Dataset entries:

========================

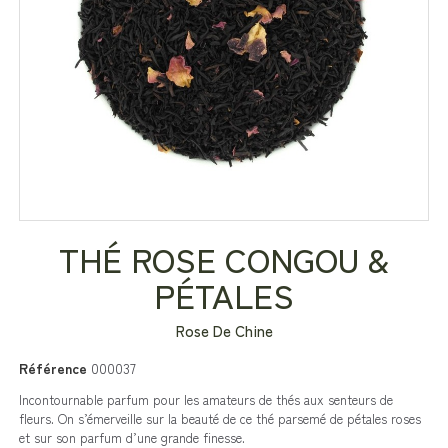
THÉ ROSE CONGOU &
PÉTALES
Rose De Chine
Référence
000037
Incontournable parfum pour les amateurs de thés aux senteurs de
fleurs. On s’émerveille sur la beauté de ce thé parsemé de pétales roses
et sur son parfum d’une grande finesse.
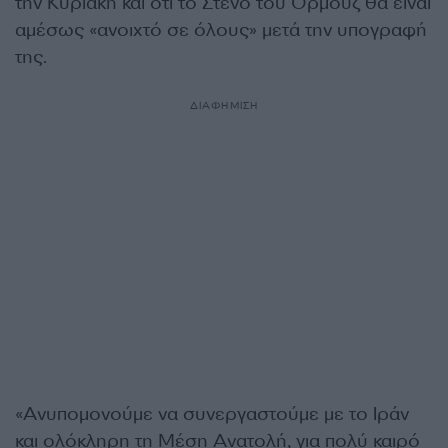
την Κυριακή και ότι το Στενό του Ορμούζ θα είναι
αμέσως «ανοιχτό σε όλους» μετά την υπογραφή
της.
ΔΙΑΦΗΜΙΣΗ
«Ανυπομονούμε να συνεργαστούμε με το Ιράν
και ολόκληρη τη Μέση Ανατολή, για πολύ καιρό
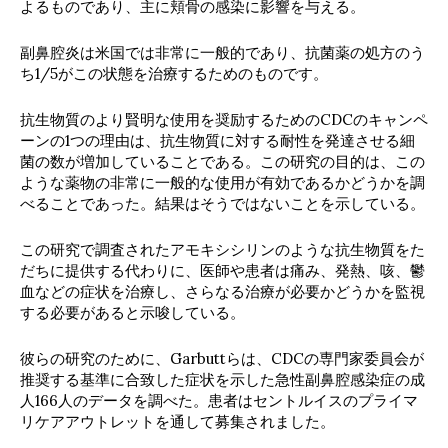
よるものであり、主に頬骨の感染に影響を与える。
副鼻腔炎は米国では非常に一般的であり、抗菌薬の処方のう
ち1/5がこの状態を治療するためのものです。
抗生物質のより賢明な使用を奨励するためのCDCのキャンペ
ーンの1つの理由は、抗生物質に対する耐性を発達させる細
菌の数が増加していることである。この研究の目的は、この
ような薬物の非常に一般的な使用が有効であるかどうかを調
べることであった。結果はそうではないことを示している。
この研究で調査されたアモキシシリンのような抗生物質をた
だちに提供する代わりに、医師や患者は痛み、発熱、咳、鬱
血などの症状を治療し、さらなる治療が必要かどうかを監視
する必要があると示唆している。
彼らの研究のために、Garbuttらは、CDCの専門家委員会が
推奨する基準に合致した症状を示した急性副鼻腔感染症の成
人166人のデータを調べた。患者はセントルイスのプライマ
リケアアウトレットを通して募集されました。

========================

Give back exactly the lines from the first line of the data through the line with "et sur son parfum d’une grande finesse.", pictures excluded.

[Response to this exercise]:
THÉ ROSE CONGOU &
PÉTALES
Rose De Chine
Référence
000037
Incontournable parfum pour les amateurs de thés aux senteurs de
fleurs. On s’émerveille sur la beauté de ce thé parsemé de pétales roses
et sur son parfum d’une grande finesse.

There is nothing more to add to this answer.